11In approximately July 2020, the Child was placed with his paternal aunt. That placement broke down approximately one year later. In July or August 2021, the Child was placed in the care of the Applicant further to a court order made in the SCJ proceeding. That court order provided for access by the paternal aunt through the Respondent’s Supervised Access Program.
12The Respondent subsequently decided to again place the Child in the care of his paternal aunt. On July 26, 2022, a temporary order was made placing the Child in the care of his paternal aunt subject to supervision by the Respondent. That order provided for access by the Applicant at the discretion of the Respondent and facilitated by the paternal aunt.
13The paternal aunt refused to facilitate access to the Applicant other than two video visits. The Applicant brought a motion for access to the Child as well as for party status in the SCJ proceeding. The Applicant was granted party status in the SCJ child protection proceeding.
14On September 19, 2023, the Applicant’s motion for access to the Child was granted in the SCJ proceeding with a temporary order made specifying access by the Applicant to the Child.
15The paternal aunt refused to provide access other than two video visits. The Applicant brought a Contempt motion in relation to the September 19, 2023 access order that was heard on December 6, 2023. The decision was reserved and not released prior to the conclusion of the case.
16The Respondent brought a motion for leave to appeal the September 19, 2023 order in the Ontario Divisional Court. The Applicant was a party to this proceeding.
17The Applicant ultimately withdrew all her claims for relief in relation to the Child in both the SCJ and in the Divisional Court.
ANALYSIS
18The Applicant was a party in both the SCJ child protection proceeding and the Divisional Court proceeding.
19All the allegations by the Applicant in her Application were with respect to issues that were before the court or that the Applicant could have raised in the legal proceedings.
20The central issue for the Applicant was her desire to have access to the Child and her allegations in the Application are all in relation to her claim in the legal proceedings for access. That issue was squarely before the SCJ and the access order made in SCJ was the subject of the motion for leave to appeal by the Respondent.

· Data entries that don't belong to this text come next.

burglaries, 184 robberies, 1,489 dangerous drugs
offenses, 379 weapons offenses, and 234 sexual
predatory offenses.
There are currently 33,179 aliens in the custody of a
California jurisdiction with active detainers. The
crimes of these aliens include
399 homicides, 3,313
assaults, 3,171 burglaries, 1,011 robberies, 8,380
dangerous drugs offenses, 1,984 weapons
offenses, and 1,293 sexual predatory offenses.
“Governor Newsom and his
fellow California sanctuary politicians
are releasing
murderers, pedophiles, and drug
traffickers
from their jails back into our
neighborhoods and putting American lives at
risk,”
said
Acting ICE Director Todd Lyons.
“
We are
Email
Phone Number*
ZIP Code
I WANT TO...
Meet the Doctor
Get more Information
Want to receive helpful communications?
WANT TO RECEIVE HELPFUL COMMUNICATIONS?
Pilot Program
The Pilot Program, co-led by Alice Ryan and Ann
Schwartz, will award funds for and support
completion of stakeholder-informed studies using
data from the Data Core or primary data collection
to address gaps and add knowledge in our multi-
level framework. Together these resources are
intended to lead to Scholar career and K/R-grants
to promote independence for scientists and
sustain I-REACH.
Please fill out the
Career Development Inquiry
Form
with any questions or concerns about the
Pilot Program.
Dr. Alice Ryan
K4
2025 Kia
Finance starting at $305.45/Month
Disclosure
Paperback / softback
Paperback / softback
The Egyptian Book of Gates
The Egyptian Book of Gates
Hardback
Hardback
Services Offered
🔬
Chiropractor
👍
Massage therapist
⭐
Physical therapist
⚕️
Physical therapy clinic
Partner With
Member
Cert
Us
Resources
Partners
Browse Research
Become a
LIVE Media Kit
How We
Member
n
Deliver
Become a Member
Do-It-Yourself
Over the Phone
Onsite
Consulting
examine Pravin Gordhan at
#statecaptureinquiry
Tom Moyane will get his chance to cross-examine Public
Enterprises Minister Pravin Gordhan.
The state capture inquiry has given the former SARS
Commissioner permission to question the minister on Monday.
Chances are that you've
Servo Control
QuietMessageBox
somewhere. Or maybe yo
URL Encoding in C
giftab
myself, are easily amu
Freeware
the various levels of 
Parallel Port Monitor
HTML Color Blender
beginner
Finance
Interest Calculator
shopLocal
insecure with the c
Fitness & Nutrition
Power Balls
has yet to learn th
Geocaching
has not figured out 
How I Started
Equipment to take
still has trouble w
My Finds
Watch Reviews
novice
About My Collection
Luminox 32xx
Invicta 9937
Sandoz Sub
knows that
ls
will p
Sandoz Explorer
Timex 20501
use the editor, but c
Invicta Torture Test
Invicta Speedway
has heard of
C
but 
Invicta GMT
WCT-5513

21The determination of the access issue required an assessment of the Child’s best interests. The allegations of discrimination or overreliance by the Respondent on her non-Indigenous status should have been addressed by the Applicant in the court proceedings.
22Regarding her allegations that the Respondent had supported the breaches of the access order by the paternal aunt, it was open to the Applicant to make these allegations in the court proceedings, including in the context of her Contempt motion.
23During the course of both the SCJ and Divisional Court proceedings, to which she was a party, it was open to the Applicant to raise concerns related to the care of the child while he was placed with the paternal aunt. The same applies to the Applicant’s allegations of false representations by the Respondent to the Courts involved. The Court was the proper forum for the Applicant to raise her concerns.
24Regarding her allegation about the Respondent’s conduct in the Healing Circle, the Applicant acknowledges in her material that this was an issue brought up in the SCJ.
Conclusion
25For the reasons set out above, I find that all the issues raised by the Applicant in her Application either were or are before the Court and therefore the CFSRB does not have jurisdiction to review these issues.
ORDER
26The Application is dismissed for lack of jurisdiction.
CONFIDENTIALITY ORDER
29Pursuant to Rules 9.3 and 9.4 of the CFSRB’s Rules of Procedure, parties and their representatives must not use, share, discuss or disclose any CFSRB documents or decisions, or any other documents or information provided or used in this Application, with anyone including through the media or online. The CFSRB prohibits the use of any of this information for any purpose outside of the CFSRB’s proceedings, except with an order of the Court or the CFSRB, as appropriate.
Dated at Toronto, this 30^th^ day of August 2024.